--- Your instructions ---
Count how many lines of the data below contain the string "Secret"; the reply should be that number alone.

--- Excerpted records ---

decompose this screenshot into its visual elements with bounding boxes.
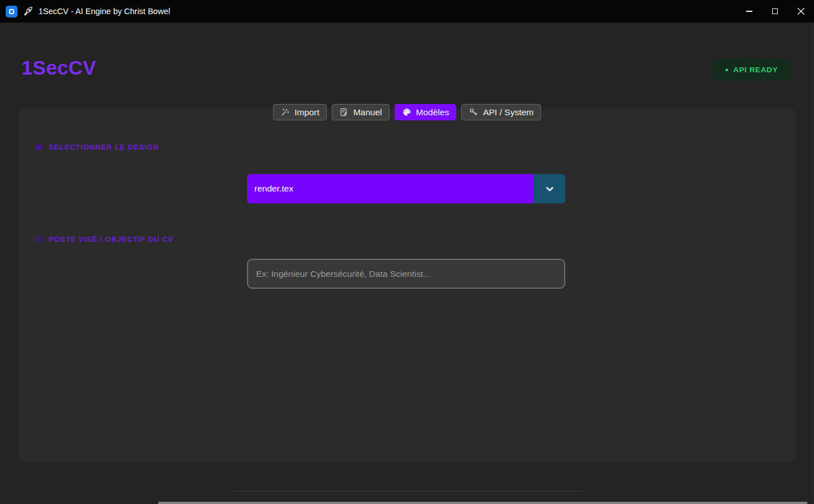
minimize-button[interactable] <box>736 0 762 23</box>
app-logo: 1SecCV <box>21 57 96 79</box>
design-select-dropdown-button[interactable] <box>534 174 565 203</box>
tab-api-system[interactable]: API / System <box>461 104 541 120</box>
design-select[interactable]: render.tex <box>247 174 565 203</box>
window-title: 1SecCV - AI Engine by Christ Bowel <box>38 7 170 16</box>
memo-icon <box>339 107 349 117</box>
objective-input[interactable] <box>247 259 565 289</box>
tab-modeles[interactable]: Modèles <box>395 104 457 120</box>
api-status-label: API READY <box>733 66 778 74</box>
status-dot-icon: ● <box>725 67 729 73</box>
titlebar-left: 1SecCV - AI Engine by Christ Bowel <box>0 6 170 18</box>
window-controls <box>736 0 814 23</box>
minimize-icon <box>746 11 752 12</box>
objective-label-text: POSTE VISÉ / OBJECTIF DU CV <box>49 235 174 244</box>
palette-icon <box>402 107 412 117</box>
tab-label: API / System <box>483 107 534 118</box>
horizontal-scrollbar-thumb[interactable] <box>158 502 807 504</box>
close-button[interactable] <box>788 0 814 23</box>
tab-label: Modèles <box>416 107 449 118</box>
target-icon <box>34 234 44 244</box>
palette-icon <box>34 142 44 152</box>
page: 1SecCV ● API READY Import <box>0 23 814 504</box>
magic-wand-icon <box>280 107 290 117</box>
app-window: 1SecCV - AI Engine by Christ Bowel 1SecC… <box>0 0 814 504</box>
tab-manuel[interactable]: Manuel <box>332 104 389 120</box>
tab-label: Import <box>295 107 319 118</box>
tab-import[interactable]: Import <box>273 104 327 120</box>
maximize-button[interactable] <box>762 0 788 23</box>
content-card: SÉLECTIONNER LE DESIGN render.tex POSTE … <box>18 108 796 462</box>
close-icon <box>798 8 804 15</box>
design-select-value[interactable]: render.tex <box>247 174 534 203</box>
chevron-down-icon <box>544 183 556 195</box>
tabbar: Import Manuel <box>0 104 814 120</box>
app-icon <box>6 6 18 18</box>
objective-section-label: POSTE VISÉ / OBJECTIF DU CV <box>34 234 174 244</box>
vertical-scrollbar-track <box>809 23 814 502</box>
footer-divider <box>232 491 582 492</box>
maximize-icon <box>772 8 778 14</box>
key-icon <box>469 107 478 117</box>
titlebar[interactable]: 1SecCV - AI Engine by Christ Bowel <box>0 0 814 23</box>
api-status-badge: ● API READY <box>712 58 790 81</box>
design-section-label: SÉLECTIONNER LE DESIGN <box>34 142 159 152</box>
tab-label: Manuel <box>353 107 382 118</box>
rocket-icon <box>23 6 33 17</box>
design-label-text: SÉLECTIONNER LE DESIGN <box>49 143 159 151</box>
==
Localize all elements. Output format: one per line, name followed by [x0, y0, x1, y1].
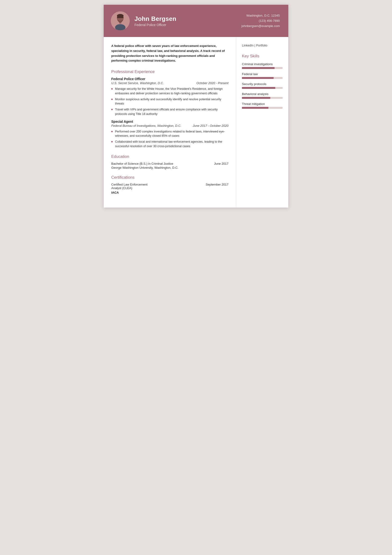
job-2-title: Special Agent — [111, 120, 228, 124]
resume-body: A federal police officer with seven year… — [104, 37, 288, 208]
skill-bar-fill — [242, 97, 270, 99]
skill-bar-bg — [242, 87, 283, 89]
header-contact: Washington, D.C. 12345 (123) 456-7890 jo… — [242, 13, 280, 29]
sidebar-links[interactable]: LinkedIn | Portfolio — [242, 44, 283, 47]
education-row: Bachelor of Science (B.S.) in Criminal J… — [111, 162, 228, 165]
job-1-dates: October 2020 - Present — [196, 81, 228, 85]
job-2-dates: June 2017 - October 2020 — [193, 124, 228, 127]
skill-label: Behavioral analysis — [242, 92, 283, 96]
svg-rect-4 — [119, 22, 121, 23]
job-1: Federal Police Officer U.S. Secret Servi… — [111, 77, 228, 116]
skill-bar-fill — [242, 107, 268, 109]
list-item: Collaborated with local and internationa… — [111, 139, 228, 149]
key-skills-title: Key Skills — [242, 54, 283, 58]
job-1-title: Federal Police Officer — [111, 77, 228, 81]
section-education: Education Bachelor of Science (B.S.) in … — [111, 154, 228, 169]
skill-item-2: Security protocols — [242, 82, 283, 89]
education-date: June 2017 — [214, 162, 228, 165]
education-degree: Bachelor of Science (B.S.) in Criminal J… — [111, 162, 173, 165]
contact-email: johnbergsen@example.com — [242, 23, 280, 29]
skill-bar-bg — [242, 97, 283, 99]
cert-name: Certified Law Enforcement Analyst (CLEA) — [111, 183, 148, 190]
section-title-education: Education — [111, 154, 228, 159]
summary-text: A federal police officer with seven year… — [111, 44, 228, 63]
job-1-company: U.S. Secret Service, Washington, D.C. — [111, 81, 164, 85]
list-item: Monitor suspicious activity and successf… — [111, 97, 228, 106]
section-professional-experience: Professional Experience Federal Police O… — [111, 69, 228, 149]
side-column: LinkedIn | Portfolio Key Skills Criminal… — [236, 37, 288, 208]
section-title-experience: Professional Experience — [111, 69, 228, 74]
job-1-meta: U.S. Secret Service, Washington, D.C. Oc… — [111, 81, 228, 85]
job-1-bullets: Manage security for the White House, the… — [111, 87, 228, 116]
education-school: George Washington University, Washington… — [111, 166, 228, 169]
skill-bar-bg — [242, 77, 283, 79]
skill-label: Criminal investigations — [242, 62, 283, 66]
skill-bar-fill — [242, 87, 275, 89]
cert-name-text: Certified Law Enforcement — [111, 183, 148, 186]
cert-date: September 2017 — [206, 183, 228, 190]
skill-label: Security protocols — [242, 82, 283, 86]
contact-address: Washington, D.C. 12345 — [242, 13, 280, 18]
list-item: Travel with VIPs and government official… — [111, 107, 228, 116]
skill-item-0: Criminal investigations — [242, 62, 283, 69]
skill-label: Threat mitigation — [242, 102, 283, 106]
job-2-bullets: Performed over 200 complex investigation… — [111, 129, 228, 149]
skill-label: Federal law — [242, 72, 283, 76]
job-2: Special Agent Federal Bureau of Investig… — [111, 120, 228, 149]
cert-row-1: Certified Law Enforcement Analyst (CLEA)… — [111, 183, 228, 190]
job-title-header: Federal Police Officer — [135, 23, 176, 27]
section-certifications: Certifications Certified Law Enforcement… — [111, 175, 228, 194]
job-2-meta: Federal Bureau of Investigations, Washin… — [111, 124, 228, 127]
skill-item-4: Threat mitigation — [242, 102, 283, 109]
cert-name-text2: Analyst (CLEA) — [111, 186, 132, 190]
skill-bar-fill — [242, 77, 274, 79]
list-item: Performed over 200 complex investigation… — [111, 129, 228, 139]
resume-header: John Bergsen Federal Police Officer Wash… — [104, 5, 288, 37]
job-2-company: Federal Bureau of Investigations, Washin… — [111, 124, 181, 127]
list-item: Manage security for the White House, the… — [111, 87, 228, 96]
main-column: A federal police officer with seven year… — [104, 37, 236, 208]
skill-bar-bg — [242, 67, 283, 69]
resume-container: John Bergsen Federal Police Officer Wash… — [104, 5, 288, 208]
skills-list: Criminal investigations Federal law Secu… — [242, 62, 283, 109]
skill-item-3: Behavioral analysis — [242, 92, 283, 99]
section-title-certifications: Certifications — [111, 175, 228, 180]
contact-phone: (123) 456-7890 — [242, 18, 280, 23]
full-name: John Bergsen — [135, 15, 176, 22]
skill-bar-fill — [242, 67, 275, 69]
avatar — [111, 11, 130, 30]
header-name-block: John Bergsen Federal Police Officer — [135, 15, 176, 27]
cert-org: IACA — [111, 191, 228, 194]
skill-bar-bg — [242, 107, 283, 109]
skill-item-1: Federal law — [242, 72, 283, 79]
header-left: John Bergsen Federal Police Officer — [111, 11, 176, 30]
--
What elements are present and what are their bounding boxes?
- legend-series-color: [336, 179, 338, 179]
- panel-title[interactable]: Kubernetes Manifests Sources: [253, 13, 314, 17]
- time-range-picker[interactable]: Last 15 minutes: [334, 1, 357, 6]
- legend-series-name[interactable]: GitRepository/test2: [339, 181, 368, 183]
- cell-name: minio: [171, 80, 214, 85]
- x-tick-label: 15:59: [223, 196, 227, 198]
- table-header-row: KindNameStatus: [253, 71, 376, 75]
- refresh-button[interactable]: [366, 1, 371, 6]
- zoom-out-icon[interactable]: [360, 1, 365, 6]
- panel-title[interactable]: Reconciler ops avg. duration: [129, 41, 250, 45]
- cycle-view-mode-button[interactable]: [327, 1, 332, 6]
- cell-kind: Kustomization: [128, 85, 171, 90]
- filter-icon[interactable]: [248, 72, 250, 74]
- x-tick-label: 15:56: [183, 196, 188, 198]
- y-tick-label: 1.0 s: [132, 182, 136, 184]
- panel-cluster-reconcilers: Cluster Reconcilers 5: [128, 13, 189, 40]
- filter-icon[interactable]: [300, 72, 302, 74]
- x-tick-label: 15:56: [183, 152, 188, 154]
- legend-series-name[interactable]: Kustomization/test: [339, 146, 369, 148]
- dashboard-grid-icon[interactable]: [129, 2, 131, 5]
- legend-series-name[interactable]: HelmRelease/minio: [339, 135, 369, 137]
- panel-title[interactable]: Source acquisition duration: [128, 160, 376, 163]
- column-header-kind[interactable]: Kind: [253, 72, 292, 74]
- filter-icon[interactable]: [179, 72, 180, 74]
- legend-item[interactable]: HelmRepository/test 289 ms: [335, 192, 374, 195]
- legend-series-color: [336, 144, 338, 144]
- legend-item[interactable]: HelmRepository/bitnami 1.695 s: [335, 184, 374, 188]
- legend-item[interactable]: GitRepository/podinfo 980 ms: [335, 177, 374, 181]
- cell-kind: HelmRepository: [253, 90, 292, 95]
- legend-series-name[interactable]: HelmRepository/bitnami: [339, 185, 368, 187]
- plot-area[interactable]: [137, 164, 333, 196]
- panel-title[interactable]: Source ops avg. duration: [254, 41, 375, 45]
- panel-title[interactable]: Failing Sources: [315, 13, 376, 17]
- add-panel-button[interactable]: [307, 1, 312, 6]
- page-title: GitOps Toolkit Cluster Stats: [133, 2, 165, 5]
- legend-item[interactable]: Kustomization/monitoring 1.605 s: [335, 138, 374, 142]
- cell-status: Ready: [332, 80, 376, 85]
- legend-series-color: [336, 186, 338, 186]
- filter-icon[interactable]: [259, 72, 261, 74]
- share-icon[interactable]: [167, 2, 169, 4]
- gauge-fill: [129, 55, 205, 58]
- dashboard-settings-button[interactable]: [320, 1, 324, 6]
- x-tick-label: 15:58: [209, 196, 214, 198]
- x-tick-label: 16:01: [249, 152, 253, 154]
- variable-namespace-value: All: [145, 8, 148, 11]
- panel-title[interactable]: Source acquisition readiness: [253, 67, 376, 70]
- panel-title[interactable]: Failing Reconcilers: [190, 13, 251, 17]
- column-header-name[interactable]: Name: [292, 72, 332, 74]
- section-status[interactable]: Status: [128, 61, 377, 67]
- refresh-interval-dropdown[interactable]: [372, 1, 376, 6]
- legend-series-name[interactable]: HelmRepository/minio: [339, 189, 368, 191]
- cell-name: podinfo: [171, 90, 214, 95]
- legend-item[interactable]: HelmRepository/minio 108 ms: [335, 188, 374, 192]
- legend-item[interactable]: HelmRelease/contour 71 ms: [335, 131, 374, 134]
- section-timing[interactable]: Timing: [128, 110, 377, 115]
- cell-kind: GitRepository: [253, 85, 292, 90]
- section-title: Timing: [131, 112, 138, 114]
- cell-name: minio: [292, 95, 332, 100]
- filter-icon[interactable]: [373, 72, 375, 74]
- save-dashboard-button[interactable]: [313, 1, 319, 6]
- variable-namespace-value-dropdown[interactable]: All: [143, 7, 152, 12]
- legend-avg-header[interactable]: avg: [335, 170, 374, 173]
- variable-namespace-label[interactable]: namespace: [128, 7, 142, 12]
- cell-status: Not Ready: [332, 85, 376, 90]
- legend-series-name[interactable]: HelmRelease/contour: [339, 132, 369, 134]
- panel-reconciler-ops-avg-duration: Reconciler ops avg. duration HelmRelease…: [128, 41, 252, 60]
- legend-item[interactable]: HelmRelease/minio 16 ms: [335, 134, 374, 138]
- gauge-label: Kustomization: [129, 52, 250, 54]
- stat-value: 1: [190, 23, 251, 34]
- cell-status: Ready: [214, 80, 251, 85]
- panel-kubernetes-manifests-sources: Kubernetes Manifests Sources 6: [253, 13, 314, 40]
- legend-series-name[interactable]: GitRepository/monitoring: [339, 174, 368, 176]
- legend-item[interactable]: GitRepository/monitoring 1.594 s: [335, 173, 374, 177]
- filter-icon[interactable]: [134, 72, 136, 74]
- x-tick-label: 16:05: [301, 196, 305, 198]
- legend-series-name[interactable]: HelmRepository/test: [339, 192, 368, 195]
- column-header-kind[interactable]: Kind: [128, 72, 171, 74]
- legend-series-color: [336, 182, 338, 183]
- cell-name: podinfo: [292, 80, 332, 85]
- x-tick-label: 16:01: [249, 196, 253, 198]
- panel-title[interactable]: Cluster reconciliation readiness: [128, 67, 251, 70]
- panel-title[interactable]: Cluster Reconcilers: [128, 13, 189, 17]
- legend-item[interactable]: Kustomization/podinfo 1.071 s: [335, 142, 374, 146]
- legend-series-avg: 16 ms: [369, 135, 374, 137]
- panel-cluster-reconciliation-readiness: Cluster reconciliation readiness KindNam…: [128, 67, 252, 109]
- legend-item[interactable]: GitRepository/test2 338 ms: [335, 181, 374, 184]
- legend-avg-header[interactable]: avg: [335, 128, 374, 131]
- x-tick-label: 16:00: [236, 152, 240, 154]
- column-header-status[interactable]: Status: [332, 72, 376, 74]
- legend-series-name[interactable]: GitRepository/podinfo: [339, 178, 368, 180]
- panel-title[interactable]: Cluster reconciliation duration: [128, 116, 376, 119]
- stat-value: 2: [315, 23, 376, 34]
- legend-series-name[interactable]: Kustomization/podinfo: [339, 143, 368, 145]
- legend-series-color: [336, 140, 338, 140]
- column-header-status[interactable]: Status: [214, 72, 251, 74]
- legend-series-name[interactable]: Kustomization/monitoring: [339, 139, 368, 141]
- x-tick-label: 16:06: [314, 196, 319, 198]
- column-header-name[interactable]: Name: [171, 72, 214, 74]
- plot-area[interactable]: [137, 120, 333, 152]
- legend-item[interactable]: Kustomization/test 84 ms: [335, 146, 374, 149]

--- Response area ---
3